DATA TO PROCESS
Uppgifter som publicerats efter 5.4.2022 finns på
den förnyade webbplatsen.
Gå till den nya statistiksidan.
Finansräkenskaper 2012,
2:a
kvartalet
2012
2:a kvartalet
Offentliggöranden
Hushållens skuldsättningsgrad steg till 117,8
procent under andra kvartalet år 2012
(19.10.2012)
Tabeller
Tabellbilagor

==

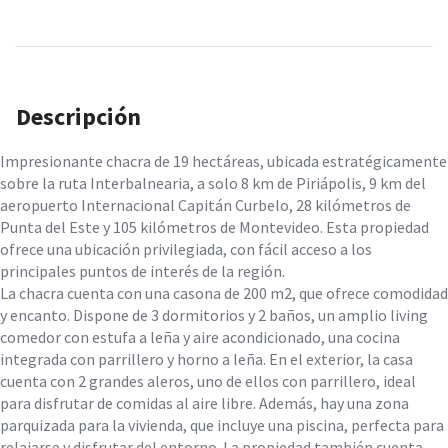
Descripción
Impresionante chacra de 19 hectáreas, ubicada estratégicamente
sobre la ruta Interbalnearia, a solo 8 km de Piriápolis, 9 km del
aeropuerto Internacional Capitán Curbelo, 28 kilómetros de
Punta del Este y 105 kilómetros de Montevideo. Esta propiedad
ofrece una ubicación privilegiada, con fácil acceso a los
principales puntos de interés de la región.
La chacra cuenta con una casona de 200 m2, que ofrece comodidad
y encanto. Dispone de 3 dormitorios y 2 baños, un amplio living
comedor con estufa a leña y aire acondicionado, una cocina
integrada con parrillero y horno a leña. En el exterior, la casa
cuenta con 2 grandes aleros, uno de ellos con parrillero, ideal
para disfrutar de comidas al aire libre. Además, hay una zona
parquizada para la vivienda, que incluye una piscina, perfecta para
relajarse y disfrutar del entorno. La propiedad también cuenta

...

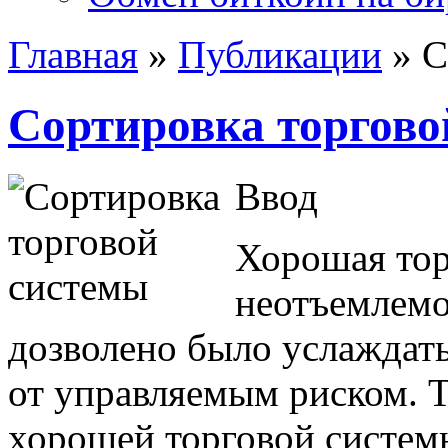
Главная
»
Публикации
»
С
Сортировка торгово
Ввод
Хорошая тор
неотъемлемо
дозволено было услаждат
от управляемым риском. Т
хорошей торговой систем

PROBLEM REQUIREMENTS
Please copy the lines in the records above between the one holding "Uppgifter som publicerats" and the one holding "Tabellbilagor", inclusive, exactly and with no other line.

OUTPUT BELOW
Uppgifter som publicerats efter 5.4.2022 finns på
den förnyade webbplatsen.
Gå till den nya statistiksidan.
Finansräkenskaper 2012,
2:a
kvartalet
2012
2:a kvartalet
Offentliggöranden
Hushållens skuldsättningsgrad steg till 117,8
procent under andra kvartalet år 2012
(19.10.2012)
Tabeller
Tabellbilagor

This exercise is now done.